- Born: c. 1780 Eswatini
- Died: c. 1855 eLangeni, Eswatini
- Buried: Nokwane
- Allegiance: Kingdom of Swaziland
- Branch: Swazi Army (Balondolozi regiment)
- Rank: Senior General under King Sobhuza I
- Conflicts: Battle of Lubuya (1839)
- Spouse: Lomaphepha Mavuso
- Children: Mbovane Fakudze (son)

= Mngayi Fakudze =

Swazi military general

Mngayi Fakudze (c. 1780 – c. 1855) was a Swazi senior military general under King Sobhuza I. He is best known for commanding Swazi forces during the Zulu invasion of 1839, leading them to victory at the Battle of Lubuya, and helping secure Swazi independence from Zulu domination.

Fakudze served as the principal general of King Sobhuza I's Balondolozi regiment.

== Early life ==
Mngayi Fakudze was born around 1780, the son of Mlobokazane Fakudze and his wife LaMagongo.

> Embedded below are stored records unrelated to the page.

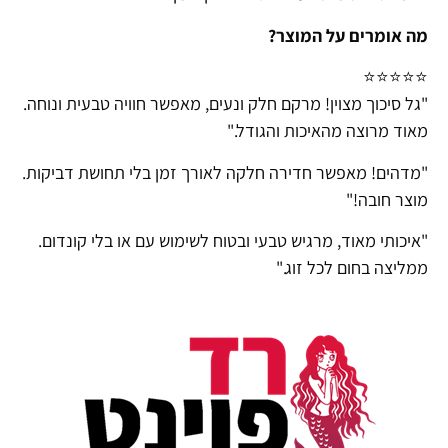
מה אומרים על המוצר?
⭐⭐⭐⭐⭐
"גל סיכוך מצוין! מרקם חלק ונעים, מאפשר חוויה טבעית ונוחה.
מאוד מרוצה מהאיכות והגודל."
"מדהים! מאפשר חדירה חלקה לאורך זמן בלי תחושת דביקות.
מוצר חובה!"
"איכותי מאוד, מרגיש טבעי ובטוח לשימוש עם או בלי קונדום.
ממליצה בחום לכל זוג."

Oral history suggests that he was born around the period of the formation of the Balondolozi regiment by King Sobhuza I's father, King Ndvungunye.

When Sobhuza I established a royal residence for his aunt, Queen Mother Lojiba Simelane, at eLangeni near the Mdzimba Mountain, Mngayi was appointed governor (indvuna) of the royal homestead. He married Lomaphepha Mavuso, the mother of Mbovane Fakudze who later became the governor of the Nkhanini Royal Residence in 1874.

Mngayi died in approximately 1855 and was buried near his elder brother, Matheleka Fakudze, at Nokwane.

== Historical role ==
At the beginning of 1839, the Zulu king Dingane dispatched a strong expeditionary force of regiments to subdue the Swazi and incorporate their territory into the Zulu sphere. The Zulu forces marched into Eswatini across the Pongola River and prepared to attack.

The Swazi gathered under the command of Mngayi Fakudze and met the Zulu army near the Lubuya River, not far from the present‑day town of Hlatikulu in Eswatini. The fighting lasted an entire day, resulting in heavy casualties on both sides. Two of the Zulu's four regiments were almost completely destroyed, forcing the remaining Zulu units to abandon the field and withdraw into Zululand the following day.

On 20 June 1844, Mngayi was present at the royal court when the missionary James Allison met King Mswati II and members of the Swazi royal family to request permission to establish the kingdom's first Christian mission station.